25 sept 2009

Los ojos no son el reflejo del alma porque conozco a un invidente, persona especialmente grata. Además, alguno de mis amigos sufre estrabismo, miopía exagerada, bizquera y otra suerte de males que no le restan un solo punto en mi valoración. El tiempo y mis errores se encargaron de enseñarme que debemos desconfiar de los juicios a primera vista.

Todo esto para excusarme a la hora de valorar a las dos joyas que ZP ha guardado con tanto recelo en Moncloa. Su indumentaria no me gusta, como tampoco los abalorios con los que pretenden adornarse. Por otro lado, es posible que a las pobrecitas sólo les dijeran que viajaban a Nueva York para conocer a una persona muy importante, sin mayores datos, para darles una sorpresa. Y allí comenzó el problema…

Entre algunos adolescentes se ha colado un gusto macabro. Basta fijarse con detenimiento en las protagonistas de la tan nombrada instantánea para comprender que su mundo está salpicado por una estética de muerte. La literatura, con el apoyo del cine, les ha introducido en un mundo de vampiros. Ya no suspiran ante los amores de Sisí emperatriz y es posible que, si pudieran, empujaran por un precipicio de las bellas montañas austriacas a frau Maria. “Crepúsculo” y otras sagas de chupasangres les han inducido a comportarse como espectros que sueñan enamorarse de un repugnante murciélago que por las noches se transforma en un apuesto galán de rostro pálido y dientes sanguinolentos.La estética determina casi todo lo fundamental del ser humano. Para crecer en armonía necesitamos un entorno equilibrado y, a ser posible, bello. Dudo que esa sublimidad pueda encontrarse entre huesos y gusanos, o en las mazmorras de un castillo. Tampoco en un amor repleto de mordiscos en la yugular ni en la música que, se adivina, deben escuchar esas dos muchachas vestidas de luto militar (pido perdón a nuestros nobles soldados), que seguro no son las “Cuatro estaciones” de Vivaldi. Es la estética que parecen haber elegido, teñida de negro (en los ropajes, en las botas que calzan, en la pintura de ojos y de uñas, en la prestancia con la que acompañan a la persona importante)

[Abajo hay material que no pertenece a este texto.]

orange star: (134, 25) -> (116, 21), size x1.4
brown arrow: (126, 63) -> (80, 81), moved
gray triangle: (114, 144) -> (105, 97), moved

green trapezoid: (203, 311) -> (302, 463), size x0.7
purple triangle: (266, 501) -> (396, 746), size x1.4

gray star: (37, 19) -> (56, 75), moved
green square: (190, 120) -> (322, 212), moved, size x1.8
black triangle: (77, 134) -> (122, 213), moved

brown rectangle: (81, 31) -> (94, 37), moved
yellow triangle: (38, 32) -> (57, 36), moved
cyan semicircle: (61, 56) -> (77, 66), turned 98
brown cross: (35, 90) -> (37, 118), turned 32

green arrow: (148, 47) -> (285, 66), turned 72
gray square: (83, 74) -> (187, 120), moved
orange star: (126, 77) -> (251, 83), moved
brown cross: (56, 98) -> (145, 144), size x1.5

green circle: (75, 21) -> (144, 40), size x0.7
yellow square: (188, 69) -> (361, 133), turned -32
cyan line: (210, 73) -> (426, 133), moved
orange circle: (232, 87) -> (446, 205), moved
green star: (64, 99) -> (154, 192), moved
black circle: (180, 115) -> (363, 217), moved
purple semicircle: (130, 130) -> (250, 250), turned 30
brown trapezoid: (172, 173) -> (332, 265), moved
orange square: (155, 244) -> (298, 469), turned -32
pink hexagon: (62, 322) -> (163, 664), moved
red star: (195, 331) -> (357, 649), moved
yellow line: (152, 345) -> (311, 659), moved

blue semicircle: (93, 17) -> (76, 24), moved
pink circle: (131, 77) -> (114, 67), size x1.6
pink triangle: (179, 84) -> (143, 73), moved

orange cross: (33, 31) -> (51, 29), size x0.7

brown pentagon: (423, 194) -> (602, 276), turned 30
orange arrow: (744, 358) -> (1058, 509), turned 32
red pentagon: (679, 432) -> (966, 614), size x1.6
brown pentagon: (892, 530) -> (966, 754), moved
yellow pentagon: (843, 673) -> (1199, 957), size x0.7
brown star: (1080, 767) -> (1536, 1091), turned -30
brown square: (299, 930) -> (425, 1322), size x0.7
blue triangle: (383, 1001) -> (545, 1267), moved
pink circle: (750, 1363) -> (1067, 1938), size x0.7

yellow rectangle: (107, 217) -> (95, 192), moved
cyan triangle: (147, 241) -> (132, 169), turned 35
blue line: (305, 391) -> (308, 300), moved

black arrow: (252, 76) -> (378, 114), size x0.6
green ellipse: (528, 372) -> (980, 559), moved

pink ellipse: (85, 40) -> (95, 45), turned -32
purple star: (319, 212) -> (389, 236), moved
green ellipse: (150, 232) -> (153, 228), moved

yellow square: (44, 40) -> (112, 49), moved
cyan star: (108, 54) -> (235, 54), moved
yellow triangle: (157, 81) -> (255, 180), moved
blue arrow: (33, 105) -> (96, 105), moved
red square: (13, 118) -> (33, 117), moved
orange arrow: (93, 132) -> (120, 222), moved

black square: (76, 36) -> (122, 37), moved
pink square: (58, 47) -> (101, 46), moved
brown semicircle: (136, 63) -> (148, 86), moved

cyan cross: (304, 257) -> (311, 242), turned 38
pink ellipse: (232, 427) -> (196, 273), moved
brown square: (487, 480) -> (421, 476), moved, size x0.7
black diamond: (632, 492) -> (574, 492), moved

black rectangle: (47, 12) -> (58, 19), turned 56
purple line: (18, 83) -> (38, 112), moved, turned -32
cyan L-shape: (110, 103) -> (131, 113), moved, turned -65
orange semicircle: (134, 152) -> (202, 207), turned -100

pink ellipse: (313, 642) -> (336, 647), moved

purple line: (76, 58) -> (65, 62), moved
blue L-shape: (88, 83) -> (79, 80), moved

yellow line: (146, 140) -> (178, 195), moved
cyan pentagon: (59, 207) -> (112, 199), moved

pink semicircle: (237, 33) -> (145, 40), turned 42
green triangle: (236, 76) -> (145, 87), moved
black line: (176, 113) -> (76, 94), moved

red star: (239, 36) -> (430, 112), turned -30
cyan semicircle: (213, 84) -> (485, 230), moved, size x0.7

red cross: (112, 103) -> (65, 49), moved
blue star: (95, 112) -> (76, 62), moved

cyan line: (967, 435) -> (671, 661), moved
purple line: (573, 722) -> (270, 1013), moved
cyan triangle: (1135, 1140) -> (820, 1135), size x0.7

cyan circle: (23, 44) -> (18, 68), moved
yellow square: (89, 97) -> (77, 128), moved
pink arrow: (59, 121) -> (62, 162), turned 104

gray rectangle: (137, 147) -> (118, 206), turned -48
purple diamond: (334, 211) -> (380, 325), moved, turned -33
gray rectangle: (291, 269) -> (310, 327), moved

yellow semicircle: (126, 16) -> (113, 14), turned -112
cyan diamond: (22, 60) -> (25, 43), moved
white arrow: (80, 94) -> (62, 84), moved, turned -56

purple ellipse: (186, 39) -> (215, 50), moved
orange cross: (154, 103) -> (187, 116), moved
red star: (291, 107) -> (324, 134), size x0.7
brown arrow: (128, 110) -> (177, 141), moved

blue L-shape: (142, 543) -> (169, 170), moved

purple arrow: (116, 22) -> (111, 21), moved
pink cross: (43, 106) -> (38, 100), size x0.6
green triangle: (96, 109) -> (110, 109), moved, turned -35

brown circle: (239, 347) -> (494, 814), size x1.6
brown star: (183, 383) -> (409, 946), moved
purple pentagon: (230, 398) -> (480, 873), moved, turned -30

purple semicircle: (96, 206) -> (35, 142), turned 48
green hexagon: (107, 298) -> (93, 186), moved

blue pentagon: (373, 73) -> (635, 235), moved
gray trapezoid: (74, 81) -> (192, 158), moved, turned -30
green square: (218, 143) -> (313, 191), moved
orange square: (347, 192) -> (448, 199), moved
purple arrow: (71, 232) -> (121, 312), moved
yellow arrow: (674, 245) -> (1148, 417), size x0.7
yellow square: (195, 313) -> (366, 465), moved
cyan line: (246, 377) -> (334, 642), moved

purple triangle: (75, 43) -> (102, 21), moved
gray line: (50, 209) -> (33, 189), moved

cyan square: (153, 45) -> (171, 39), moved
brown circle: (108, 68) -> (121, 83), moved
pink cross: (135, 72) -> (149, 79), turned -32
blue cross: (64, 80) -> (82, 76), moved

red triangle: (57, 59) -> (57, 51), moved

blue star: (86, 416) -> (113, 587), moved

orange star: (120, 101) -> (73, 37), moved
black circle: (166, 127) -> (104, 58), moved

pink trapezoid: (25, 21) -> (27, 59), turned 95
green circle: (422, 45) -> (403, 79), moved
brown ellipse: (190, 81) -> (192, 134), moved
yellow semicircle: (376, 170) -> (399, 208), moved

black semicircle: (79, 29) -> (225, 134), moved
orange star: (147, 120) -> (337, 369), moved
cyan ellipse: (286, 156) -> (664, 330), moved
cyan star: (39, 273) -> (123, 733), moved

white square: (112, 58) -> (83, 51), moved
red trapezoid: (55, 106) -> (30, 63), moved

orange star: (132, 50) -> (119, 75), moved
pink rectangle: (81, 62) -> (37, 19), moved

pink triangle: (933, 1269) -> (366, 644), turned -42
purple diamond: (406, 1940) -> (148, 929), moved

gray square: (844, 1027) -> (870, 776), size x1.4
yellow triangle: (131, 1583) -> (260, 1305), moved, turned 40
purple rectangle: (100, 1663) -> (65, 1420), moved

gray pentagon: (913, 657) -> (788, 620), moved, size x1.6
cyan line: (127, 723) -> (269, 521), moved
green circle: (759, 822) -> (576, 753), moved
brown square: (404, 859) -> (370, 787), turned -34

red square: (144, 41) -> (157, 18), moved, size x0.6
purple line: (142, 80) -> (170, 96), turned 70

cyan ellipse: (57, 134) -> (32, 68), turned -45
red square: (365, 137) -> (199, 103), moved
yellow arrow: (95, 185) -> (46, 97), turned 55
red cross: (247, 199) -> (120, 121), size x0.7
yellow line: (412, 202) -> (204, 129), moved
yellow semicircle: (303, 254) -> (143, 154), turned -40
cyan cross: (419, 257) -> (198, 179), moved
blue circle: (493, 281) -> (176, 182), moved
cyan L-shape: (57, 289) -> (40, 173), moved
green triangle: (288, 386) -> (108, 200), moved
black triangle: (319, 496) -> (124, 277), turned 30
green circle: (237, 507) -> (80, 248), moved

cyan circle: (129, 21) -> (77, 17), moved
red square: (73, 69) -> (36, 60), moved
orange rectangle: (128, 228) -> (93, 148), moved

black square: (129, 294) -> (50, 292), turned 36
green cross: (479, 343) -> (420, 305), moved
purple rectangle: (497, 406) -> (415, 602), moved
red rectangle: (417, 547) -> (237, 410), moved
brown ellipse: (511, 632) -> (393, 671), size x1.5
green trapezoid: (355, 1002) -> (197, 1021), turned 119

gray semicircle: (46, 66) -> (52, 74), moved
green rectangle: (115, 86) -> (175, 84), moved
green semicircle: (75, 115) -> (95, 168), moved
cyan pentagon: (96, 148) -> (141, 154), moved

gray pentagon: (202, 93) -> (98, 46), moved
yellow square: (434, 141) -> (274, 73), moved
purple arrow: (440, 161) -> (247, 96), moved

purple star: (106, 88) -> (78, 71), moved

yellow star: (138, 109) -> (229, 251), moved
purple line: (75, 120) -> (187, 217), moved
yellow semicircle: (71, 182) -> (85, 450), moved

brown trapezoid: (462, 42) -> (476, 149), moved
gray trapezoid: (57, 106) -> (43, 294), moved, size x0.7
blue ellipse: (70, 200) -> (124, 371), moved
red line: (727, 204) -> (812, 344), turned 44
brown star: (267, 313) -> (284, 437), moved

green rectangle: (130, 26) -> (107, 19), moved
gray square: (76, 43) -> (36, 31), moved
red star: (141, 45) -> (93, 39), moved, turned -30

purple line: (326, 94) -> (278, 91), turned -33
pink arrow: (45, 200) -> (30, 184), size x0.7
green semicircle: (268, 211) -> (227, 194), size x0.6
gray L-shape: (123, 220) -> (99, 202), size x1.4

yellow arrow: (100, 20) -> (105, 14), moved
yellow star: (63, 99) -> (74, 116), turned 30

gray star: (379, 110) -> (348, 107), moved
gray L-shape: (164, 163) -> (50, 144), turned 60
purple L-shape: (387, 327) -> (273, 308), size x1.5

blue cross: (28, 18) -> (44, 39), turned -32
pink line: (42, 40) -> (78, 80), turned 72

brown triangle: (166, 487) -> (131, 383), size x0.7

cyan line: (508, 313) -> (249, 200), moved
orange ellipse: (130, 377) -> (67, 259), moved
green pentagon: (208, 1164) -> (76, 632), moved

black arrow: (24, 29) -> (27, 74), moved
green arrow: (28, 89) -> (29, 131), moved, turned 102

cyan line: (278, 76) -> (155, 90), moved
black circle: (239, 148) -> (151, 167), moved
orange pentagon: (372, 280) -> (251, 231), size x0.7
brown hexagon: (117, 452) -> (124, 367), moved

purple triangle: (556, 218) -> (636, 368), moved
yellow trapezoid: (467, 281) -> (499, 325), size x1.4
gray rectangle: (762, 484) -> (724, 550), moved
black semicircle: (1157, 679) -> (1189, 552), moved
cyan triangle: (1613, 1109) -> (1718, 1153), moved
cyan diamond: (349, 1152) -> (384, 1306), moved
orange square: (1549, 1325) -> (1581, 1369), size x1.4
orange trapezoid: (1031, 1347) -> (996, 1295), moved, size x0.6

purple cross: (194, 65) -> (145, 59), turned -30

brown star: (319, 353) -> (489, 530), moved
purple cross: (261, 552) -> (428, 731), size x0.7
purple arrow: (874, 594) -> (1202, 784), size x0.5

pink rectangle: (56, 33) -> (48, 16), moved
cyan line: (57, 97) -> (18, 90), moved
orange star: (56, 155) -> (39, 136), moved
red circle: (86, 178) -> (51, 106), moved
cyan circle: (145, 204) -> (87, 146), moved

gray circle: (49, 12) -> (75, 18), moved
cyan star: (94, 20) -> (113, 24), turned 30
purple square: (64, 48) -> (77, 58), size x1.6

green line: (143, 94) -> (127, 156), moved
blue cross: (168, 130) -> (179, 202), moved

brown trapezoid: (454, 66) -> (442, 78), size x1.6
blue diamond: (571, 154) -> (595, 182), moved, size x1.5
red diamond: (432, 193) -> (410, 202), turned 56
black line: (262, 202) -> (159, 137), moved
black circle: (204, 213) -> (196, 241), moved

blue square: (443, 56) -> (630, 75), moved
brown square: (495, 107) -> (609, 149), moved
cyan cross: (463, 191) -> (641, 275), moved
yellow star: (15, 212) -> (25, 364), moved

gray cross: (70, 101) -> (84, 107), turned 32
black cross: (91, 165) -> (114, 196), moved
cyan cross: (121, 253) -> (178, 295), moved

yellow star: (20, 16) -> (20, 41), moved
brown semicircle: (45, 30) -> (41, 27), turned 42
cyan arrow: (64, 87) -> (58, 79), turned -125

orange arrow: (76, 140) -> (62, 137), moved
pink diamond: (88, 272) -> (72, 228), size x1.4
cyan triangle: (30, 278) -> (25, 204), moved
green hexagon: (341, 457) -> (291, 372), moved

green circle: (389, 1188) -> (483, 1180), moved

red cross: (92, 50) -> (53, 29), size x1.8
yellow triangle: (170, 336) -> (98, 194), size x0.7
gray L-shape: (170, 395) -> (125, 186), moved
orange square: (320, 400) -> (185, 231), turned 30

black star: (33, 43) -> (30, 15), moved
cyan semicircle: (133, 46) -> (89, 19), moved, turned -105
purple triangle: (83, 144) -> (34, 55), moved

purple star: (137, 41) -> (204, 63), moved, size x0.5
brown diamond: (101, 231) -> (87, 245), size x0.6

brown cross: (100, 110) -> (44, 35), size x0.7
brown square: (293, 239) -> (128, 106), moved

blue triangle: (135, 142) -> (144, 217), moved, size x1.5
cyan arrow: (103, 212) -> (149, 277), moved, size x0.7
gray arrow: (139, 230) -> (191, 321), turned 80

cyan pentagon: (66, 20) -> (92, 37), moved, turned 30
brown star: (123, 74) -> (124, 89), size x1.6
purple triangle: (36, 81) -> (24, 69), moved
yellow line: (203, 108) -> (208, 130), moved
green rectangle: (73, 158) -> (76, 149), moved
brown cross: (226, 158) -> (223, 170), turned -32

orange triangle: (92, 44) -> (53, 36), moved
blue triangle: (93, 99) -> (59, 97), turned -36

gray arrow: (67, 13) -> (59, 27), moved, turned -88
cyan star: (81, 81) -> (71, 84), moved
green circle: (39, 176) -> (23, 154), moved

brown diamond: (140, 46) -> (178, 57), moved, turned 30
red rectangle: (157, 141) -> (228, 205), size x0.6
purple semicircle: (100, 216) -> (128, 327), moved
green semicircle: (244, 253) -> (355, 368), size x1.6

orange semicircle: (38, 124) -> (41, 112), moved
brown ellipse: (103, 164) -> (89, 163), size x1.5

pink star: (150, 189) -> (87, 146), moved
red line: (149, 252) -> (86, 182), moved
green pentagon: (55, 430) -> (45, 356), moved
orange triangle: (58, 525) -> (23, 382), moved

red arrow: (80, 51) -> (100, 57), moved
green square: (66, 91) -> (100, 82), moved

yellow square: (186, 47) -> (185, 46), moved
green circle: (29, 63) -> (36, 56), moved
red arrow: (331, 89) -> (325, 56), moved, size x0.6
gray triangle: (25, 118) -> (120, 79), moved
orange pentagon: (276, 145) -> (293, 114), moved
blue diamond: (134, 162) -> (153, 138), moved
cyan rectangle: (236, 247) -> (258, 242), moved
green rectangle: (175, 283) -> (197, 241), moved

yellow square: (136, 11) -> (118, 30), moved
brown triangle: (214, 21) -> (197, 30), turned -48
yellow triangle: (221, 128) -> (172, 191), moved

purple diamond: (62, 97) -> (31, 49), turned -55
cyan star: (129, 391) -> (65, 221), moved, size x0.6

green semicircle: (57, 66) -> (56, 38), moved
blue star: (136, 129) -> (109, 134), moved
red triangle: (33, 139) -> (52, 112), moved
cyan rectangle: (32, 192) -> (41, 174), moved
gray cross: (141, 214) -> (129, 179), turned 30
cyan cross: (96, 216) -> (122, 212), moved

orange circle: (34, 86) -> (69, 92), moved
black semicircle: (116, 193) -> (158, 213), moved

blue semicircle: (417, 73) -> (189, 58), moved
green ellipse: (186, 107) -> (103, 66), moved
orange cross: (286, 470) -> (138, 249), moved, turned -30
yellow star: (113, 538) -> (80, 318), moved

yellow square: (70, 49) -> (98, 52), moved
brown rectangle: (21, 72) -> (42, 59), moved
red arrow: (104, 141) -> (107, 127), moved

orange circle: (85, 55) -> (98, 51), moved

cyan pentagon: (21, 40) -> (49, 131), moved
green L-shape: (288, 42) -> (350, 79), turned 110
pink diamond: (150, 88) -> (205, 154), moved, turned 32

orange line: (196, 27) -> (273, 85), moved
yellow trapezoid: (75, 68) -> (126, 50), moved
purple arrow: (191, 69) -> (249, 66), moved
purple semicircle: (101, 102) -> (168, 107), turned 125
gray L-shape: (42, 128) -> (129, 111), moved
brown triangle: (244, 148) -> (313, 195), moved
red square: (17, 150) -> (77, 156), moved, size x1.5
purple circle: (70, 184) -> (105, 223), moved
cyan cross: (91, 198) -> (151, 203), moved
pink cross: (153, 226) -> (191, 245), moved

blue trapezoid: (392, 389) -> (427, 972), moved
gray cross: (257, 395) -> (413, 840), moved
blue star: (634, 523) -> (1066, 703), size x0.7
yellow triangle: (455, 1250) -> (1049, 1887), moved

Decía que no iba a juzgarlas. Seguro que son dos muchachas encantadoras, inocentes en sus gustos (parece que inspirados en el ideal social del que presume su padre) y despistadas. Porque al volver a mirar la foto de marras llego a la conclusión de que nadie les explicó que la persona importante que iban a conocer en Nueva York era el presidente Obama y no el conde Drácula.